Ia menuturkan, amandemen harus mencerminkan sikap dan keberpihakan pada kepentingan bangsa dan negara.

Sebab amandemen terbatas UUD 1945 bukan sekedar menjalankan tugas konstitusional, tapi lebih dari itu.

“Adalah keinginan bersama melakukan perubahan dan penguatan pada sistem pemerintahan, dan ketatanegaraan ke arah yang lebih baik,” ujarnya.

Wacana Masa Jabatan Presiden 3 Periode Perlu Dikaji

Wacana masa jabatan Presiden RI yang diatur dalam pasal 7 UUD RI 1945 dari dua periode menjadi tiga periode, juga tak lepas dari sorotan Husain. “Itu perlu dikaji lebih jauh lagi.” ujarnya.

Misalnya, kata Husain, apakah perubahan masa jabatan presiden berdampak langsung terhadap kesejahteraan rakyat, dan penyelenggaraan pemerintahan dijamin bersih dan bebas korupsi?

“Ataukah memberi ruang bagi oligarki, untuk menguasai kekuasaan dan pengelolaan sumber daya alam,” ucapnya.

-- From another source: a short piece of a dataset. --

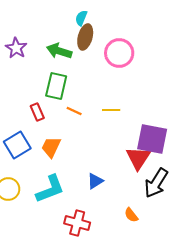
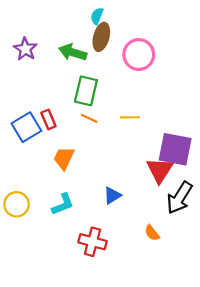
green rectangle: (56, 86) -> (86, 91), moved
blue square: (17, 145) -> (26, 127), moved
cyan L-shape: (50, 189) -> (63, 204), size x0.7

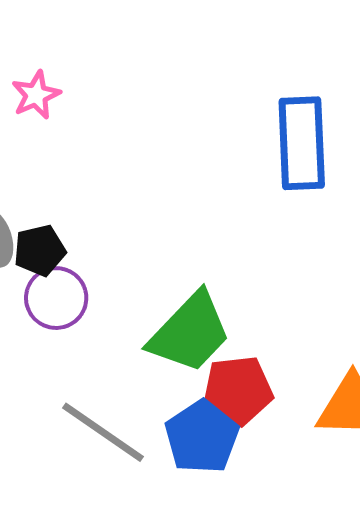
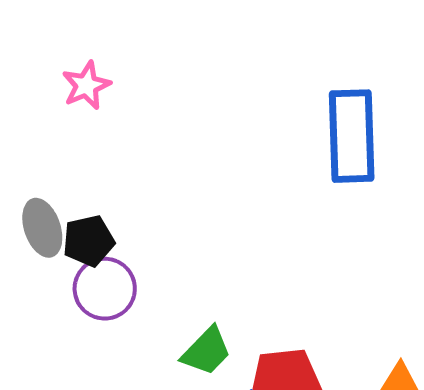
green trapezoid: (190, 333) -> (206, 351), moved, size x0.6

Menurutnya, yang perlu didorong adalah pencalonan presiden dari jalur independent. Ini bertujuan untuk mengakomodir kepentingan setiap warga negara.

“Bahkan melalui jalur perseorangan, kita turut memberi ruang dan peluang bagi putra – putri terbaik anak bangsa, untuk menjadi pemimpin di negeri ini,” tuturnya.

Maka yang perlu didorong dalam amandemen ini, adalah mengatur kembali presidential treshold (ambang batas) partai dalam mencalonkan presiden.

Selain itu, wacana terkait Pokok-Pokok Haluan Negara (PPHN) perlu dikaji secara komprehensif, sehingga tak terkesan sebatas memperjuangkan kepentingan tertentu.

“Sebab, bangsa ini memiliki pengalaman panjang penerapan GBHN selama Orde  Baru berkuasa,” katanya.

Untuk itu, semangat menerapkan PPHN harus mampu menyelesaikan ketimpangan, menciptakan pemerataan dan memperkuat sistem pembangunan nasional yang berkelanjutan.

“Terpenting adalah pengawasan dan penegakkan aturan yang berlaku,” tegasnya.

Bagi dia, amandemen terbatas ini adalah kesempatan untuk kembali mengkaji kepentingan masyarakat di tingkat daerah, yakni pelaksanaan otonomi daerah dan desentralisasi.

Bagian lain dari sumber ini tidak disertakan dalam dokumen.